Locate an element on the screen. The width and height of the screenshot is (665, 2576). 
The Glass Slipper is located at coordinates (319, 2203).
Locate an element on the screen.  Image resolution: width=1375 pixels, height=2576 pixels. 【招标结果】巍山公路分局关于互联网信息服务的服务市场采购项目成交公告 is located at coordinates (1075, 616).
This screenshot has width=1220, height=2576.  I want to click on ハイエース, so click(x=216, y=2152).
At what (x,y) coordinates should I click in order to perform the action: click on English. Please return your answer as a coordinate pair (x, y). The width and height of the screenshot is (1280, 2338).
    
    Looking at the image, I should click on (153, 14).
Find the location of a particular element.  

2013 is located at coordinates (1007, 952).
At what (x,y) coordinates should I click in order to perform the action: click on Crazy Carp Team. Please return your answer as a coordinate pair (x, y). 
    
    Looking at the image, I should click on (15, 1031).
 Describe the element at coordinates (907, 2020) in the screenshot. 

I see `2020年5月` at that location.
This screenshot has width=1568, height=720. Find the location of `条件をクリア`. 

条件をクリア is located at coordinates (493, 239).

Task prompt
Find "Describe the element" in the data above, then repeat that line and all lines after it exactly, ending with the final line.

Exercise output
 Describe the element at coordinates (907, 2020) in the screenshot. 

I see `2020年5月` at that location.
This screenshot has width=1568, height=720. Find the location of `条件をクリア`. 

条件をクリア is located at coordinates (493, 239).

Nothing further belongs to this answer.